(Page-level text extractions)
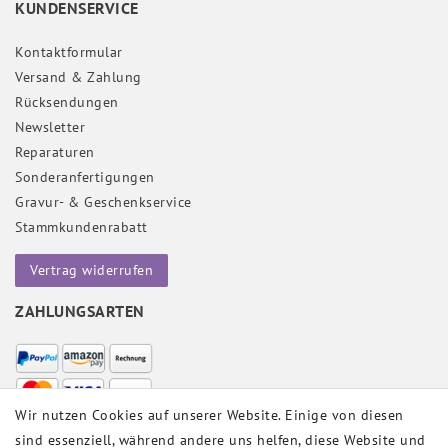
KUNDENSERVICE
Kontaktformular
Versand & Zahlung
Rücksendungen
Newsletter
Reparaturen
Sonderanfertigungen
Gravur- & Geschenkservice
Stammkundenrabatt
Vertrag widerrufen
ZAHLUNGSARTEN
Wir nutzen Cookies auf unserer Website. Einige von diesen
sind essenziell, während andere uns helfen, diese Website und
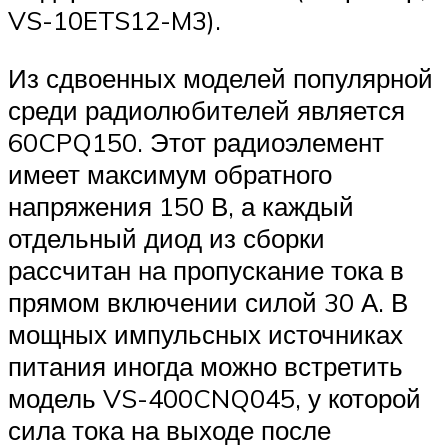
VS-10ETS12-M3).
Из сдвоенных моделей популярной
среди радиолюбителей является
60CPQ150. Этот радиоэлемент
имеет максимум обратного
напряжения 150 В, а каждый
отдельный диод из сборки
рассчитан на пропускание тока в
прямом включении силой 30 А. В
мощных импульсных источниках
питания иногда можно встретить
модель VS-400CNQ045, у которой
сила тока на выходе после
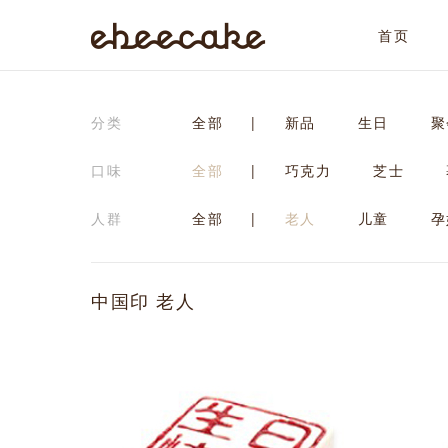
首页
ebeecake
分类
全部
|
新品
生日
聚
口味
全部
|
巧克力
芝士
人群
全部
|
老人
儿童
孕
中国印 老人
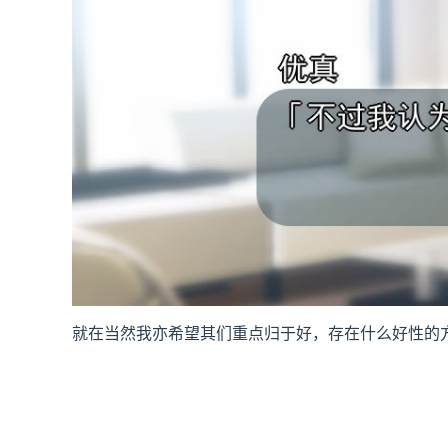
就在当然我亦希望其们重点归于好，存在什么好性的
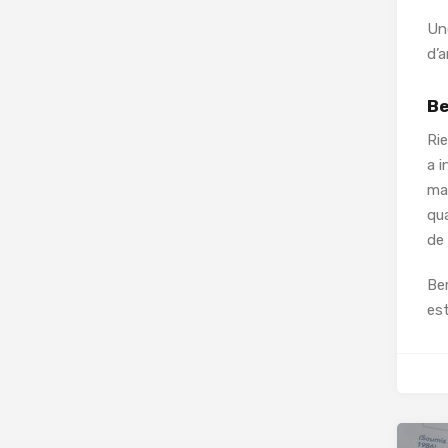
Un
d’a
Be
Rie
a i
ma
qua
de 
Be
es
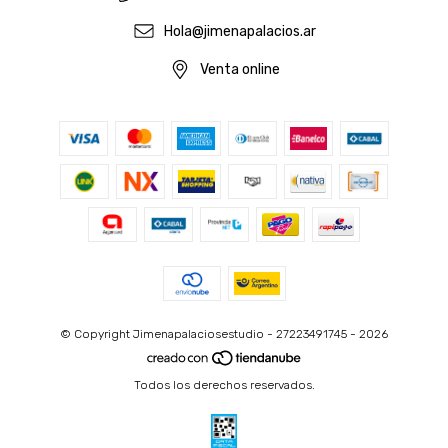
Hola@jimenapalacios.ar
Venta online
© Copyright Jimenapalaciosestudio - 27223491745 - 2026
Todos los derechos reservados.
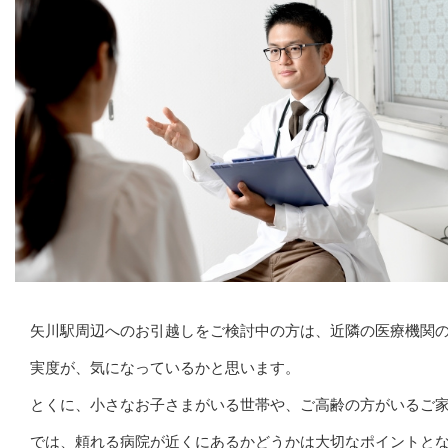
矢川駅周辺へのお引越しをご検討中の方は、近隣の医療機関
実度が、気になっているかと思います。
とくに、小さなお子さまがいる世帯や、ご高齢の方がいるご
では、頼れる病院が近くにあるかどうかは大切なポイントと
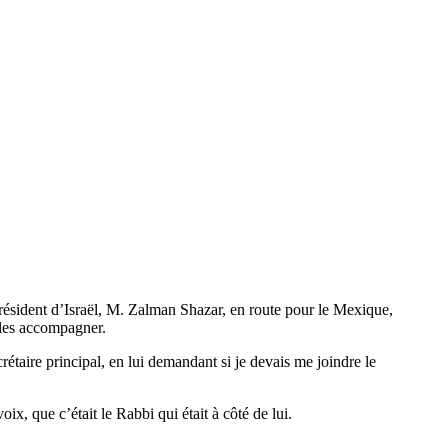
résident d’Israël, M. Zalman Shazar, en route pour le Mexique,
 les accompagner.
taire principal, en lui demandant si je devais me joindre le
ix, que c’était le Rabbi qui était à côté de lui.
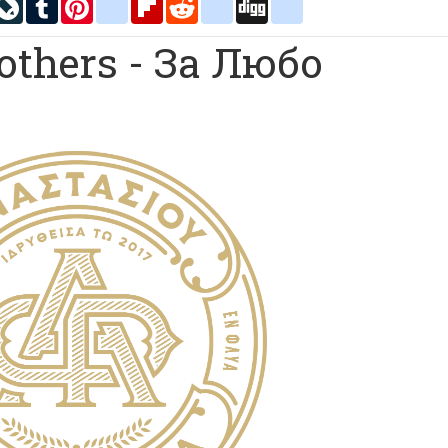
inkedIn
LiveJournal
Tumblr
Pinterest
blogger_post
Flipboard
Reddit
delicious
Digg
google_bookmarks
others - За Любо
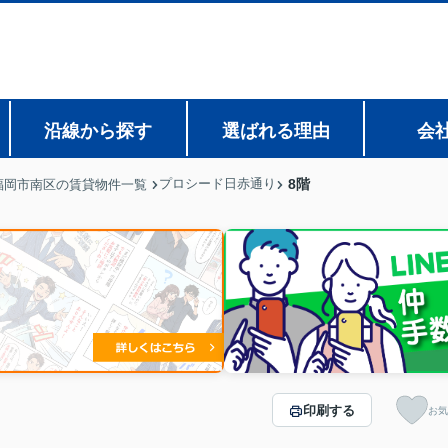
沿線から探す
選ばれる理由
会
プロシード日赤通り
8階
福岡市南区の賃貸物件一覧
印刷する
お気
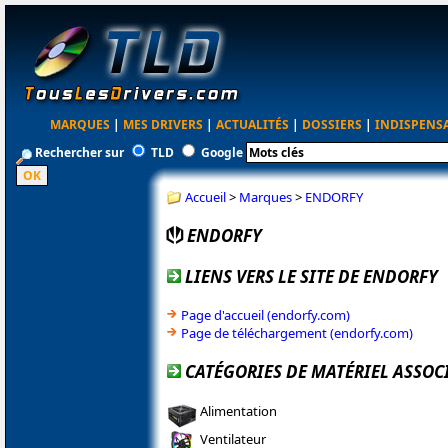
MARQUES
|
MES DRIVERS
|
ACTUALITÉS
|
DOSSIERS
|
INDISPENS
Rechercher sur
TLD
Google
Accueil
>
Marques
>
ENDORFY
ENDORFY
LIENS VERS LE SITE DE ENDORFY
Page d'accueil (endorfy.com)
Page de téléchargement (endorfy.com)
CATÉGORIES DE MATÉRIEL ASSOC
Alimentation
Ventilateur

- **What this task involves**: Pictures stay out; reproduce every line of the records exactly.

- **Reply to the exercise**:
KUNDENSERVICE
Kontaktformular
Versand & Zahlung
Rücksendungen
Newsletter
Reparaturen
Sonderanfertigungen
Gravur- & Geschenkservice
Stammkundenrabatt
Vertrag widerrufen
ZAHLUNGSARTEN
Wir nutzen Cookies auf unserer Website. Einige von diesen
sind essenziell, während andere uns helfen, diese Website und
VS-10ETS12-M3).
Из сдвоенных моделей популярной
среди радиолюбителей является
60CPQ150. Этот радиоэлемент
имеет максимум обратного
напряжения 150 В, а каждый
отдельный диод из сборки
рассчитан на пропускание тока в
прямом включении силой 30 А. В
мощных импульсных источниках
питания иногда можно встретить
модель VS-400CNQ045, у которой
сила тока на выходе после
首页
ebeecake
分类
全部
|
新品
生日
聚
口味
全部
|
巧克力
芝士
人群
全部
|
老人
儿童
孕
中国印 老人
就在当然我亦希望其们重点归于好，存在什么好性的
Un
d’a
Be
Rie
a i
ma
qua
de 
Be
es
Hola@jimenapalacios.ar
Venta online
© Copyright Jimenapalaciosestudio - 27223491745 - 2026
Todos los derechos reservados.
矢川駅周辺へのお引越しをご検討中の方は、近隣の医療機関
実度が、気になっているかと思います。
とくに、小さなお子さまがいる世帯や、ご高齢の方がいるご
では、頼れる病院が近くにあるかどうかは大切なポイントと
résident d’Israël, M. Zalman Shazar, en route pour le Mexique,
 les accompagner.
taire principal, en lui demandant si je devais me joindre le
ix, que c’était le Rabbi qui était à côté de lui.
inkedIn
LiveJournal
Tumblr
Pinterest
blogger_post
Flipboard
Reddit
delicious
Digg
google_bookmarks
others - За Любо
沿線から探す
選ばれる理由
会
プロシード日赤通り
8階
福岡市南区の賃貸物件一覧
印刷する
お気
MARQUES
|
MES DRIVERS
|
ACTUALITÉS
|
DOSSIERS
|
INDISPENS
Rechercher sur
TLD
Google
Accueil
>
Marques
>
ENDORFY
ENDORFY
LIENS VERS LE SITE DE ENDORFY
Page d'accueil (endorfy.com)
Page de téléchargement (endorfy.com)
CATÉGORIES DE MATÉRIEL ASSOC
Alimentation
Ventilateur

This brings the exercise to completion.